Caution needs to be used before using the production function model described to project investment requirements. Any such projection requires a heroic set of assumptions. Quantitative results are therefore bounded by large ranges. Further work on various areas such as the experience from other countries on efficiency gains, the relative productivity of Eastern European countries, different definitions of capital stock and investment and different depreciation assumptions would likely improve application of the framework provided by the model. But the limits of any such further work should be emphasized. Given that the approach assumes the application of an EC production function in Eastern Europe and assumes efficiency parameters applicable to such a function, there is inevitably little firm economic grounding for either the initial value or the subsequent movement of these parameters. Further research will not eliminate a large element of conjecture.

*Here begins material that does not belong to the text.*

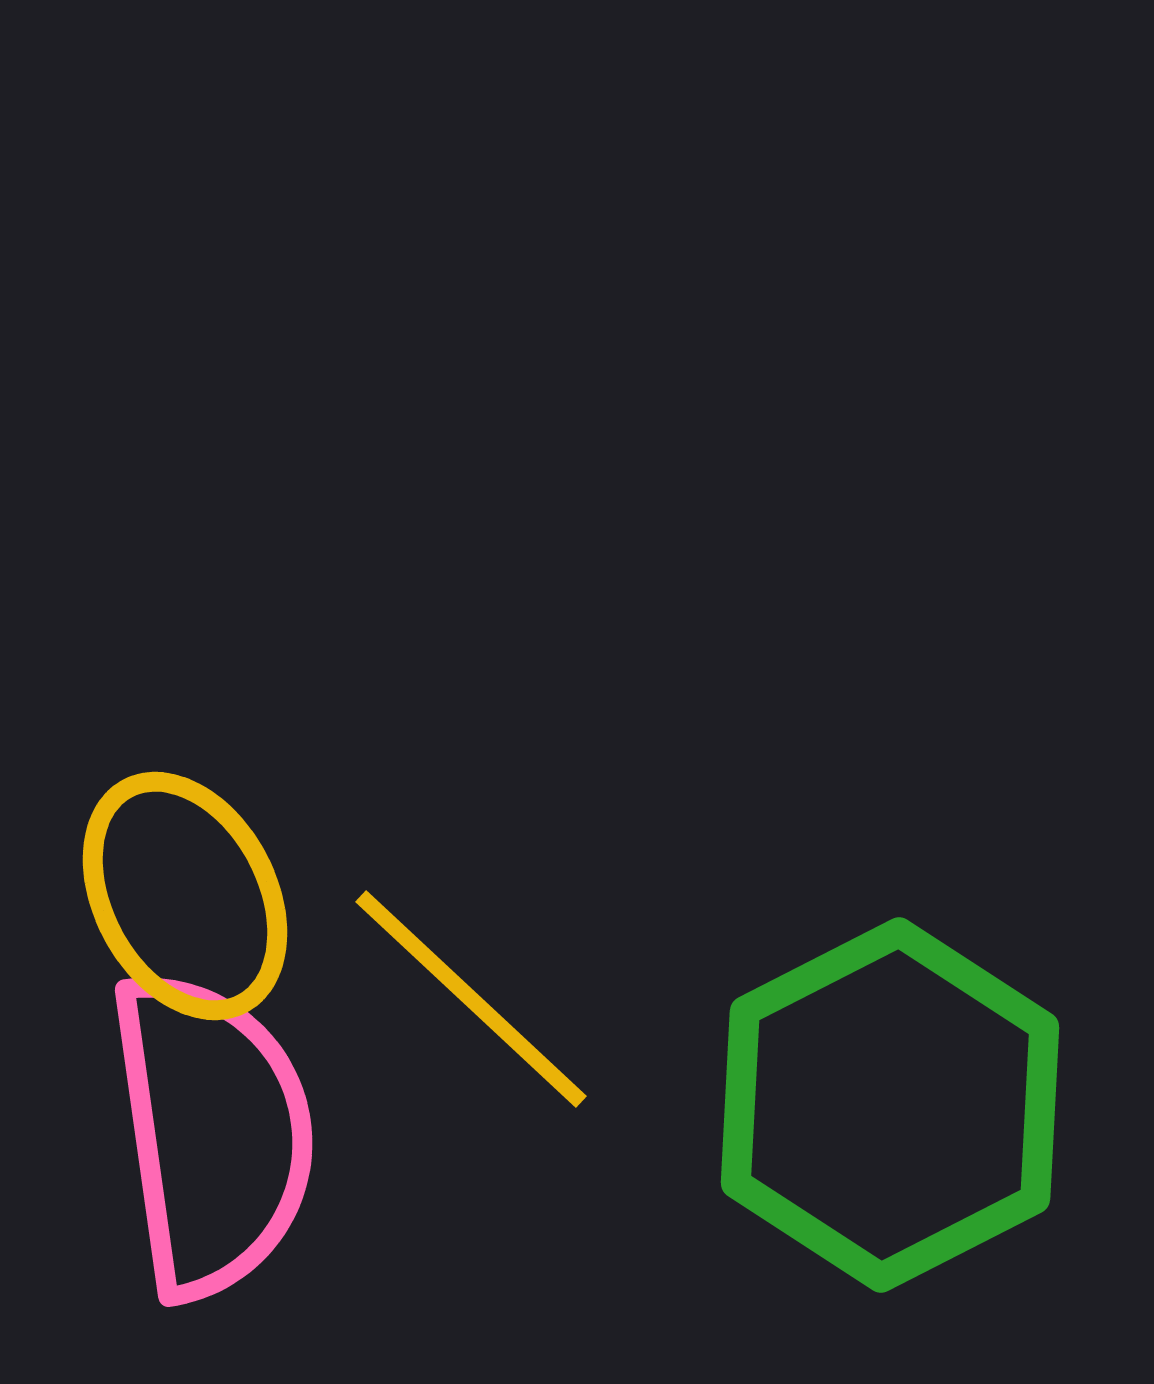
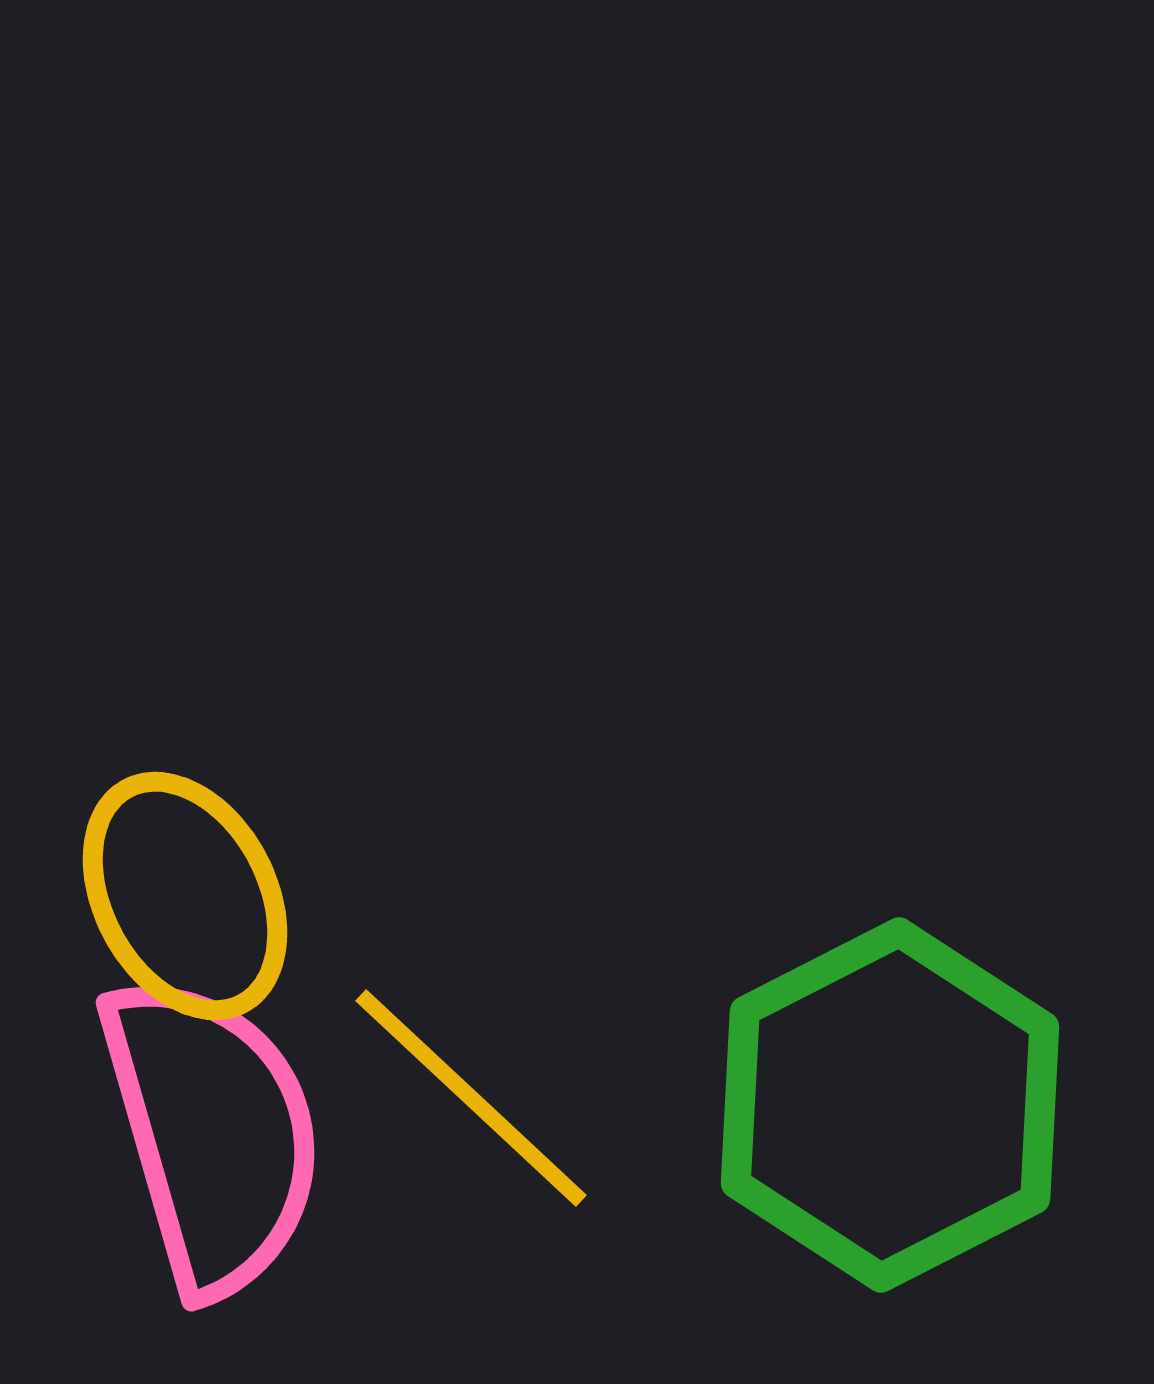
yellow line: moved 99 px down
pink semicircle: rotated 8 degrees counterclockwise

The advantage of the production function model described is that it provides a framework for illustrating the importance of factors which determine future capital needs in Eastern Europe. In particular, it emphasizes the crucial role to be played by efficiency improvements in determining both future capital needs and the likelihood these will be met. Thus, if average EC efficiency levels can be achieved in 10 years, growth close to the targets postulated--around 12 1/2 percent per annum for the region as a whole--is potentially achievable with investment income ratios around 30-40 percent, cumulative investment of around US$2-3 trillion and a high real rate of return to capital. The initial starting position is of less importance. Assuming a low initial capital stock--an inherited capital stock worth little in western terms--with high starting general efficiency (g), investment needs would be lower as any given U.S. dollar investment would augment capital by a proportionately larger amount. If this were the case--which evidence from east Germany could be interpreted to support--it would imply that high growth rates could be achieved with relatively low investment rates. Even in this case, however, efficiency improvements would play an important role in both generating growth and the rate of return required to attract the necessary investment. 1/ These efficiency gains could in turn be fostered by the import of western capital goods. Alternatively, a higher initial capital stock would imply, ceteribus paribus, larger investment needs and a greater role for improvements in general efficiency.

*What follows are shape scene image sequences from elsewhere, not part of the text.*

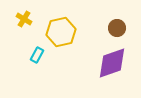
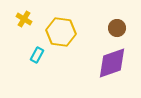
yellow hexagon: rotated 20 degrees clockwise
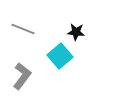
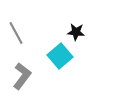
gray line: moved 7 px left, 4 px down; rotated 40 degrees clockwise
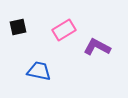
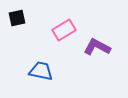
black square: moved 1 px left, 9 px up
blue trapezoid: moved 2 px right
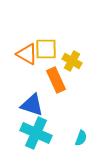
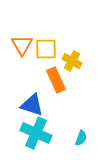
orange triangle: moved 5 px left, 9 px up; rotated 30 degrees clockwise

At first glance, the policy implications of the two assumptions about the starting position could differ. To achieve high growth, with a low initial capital stock, investment would appear the primary requirement while with a higher initial capital stock, improvements in efficiency would appear crucial. In practice, this distinction appears overdrawn. The prime policy requirement to improve efficiency and to promote investment is identical--namely the establishment of a flexible market-oriented economy. This requires the implementation of reform policies described in section 3 above. And, even with a relatively small initial capital stock, improvements in efficiency will play a key role in generating growth.

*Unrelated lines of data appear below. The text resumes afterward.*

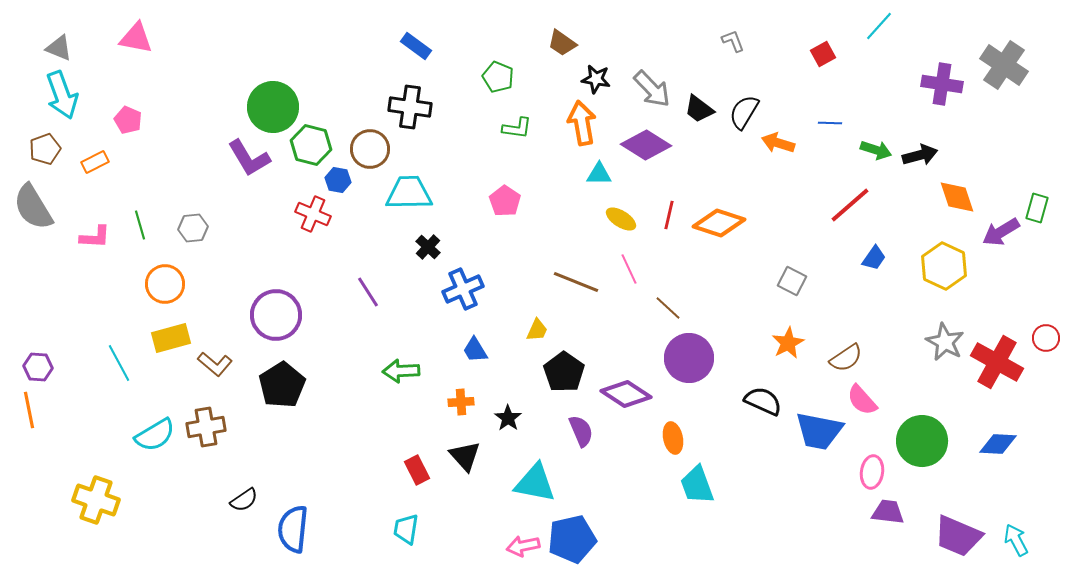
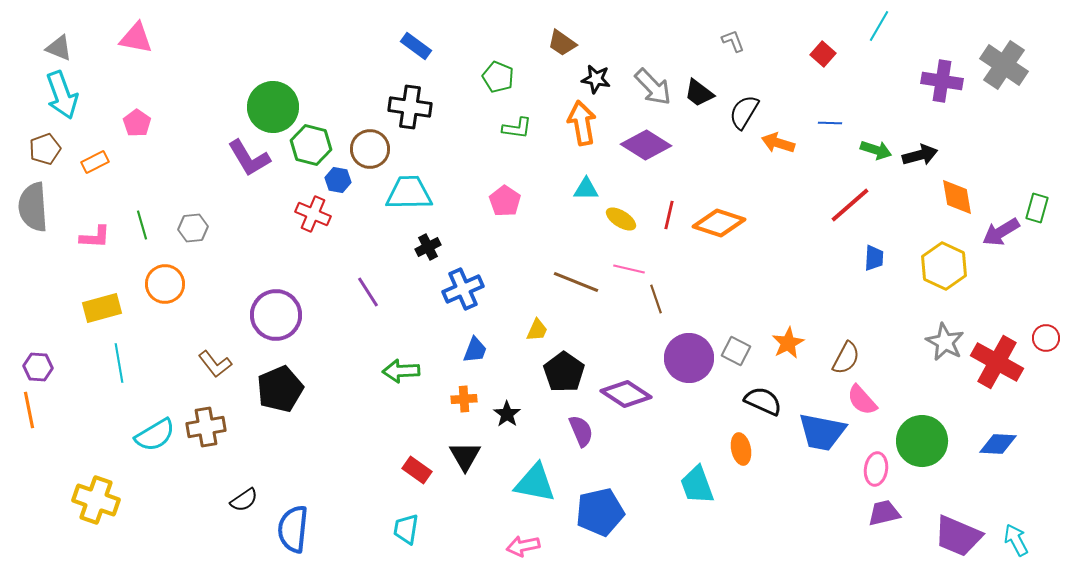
cyan line at (879, 26): rotated 12 degrees counterclockwise
red square at (823, 54): rotated 20 degrees counterclockwise
purple cross at (942, 84): moved 3 px up
gray arrow at (652, 89): moved 1 px right, 2 px up
black trapezoid at (699, 109): moved 16 px up
pink pentagon at (128, 120): moved 9 px right, 3 px down; rotated 12 degrees clockwise
cyan triangle at (599, 174): moved 13 px left, 15 px down
orange diamond at (957, 197): rotated 9 degrees clockwise
gray semicircle at (33, 207): rotated 27 degrees clockwise
green line at (140, 225): moved 2 px right
black cross at (428, 247): rotated 20 degrees clockwise
blue trapezoid at (874, 258): rotated 32 degrees counterclockwise
pink line at (629, 269): rotated 52 degrees counterclockwise
gray square at (792, 281): moved 56 px left, 70 px down
brown line at (668, 308): moved 12 px left, 9 px up; rotated 28 degrees clockwise
yellow rectangle at (171, 338): moved 69 px left, 30 px up
blue trapezoid at (475, 350): rotated 128 degrees counterclockwise
brown semicircle at (846, 358): rotated 28 degrees counterclockwise
cyan line at (119, 363): rotated 18 degrees clockwise
brown L-shape at (215, 364): rotated 12 degrees clockwise
black pentagon at (282, 385): moved 2 px left, 4 px down; rotated 9 degrees clockwise
orange cross at (461, 402): moved 3 px right, 3 px up
black star at (508, 418): moved 1 px left, 4 px up
blue trapezoid at (819, 431): moved 3 px right, 1 px down
orange ellipse at (673, 438): moved 68 px right, 11 px down
black triangle at (465, 456): rotated 12 degrees clockwise
red rectangle at (417, 470): rotated 28 degrees counterclockwise
pink ellipse at (872, 472): moved 4 px right, 3 px up
purple trapezoid at (888, 512): moved 4 px left, 1 px down; rotated 20 degrees counterclockwise
blue pentagon at (572, 539): moved 28 px right, 27 px up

The policy implications of the framework described are the imperative to implement reforms such as liberalizing markets, establishing effective ownership and institution building in such areas as legal, statistical and accounting systems. These reform policies will both promote efficiency gains and investment. Direct foreign investment will no doubt play an important role in efficiency improvements. But even with rigorous reform policies, it is questionable whether the elimination of all current inefficiencies by 2002--particularly for the currently less efficient countries--is realistic. If, significant inefficiencies persist, the capital needs required to achieve the targets postulated would be much higher than the US$2-3 trillion mentioned above. It is doubtful whether, in such circumstances, these capital needs could be financed. It is also questionable whether rates of return would be sufficient to attract this level of investment. In the absence, therefore, of a near catch up to current EC levels of efficiency, the growth targets would appear unrealistic.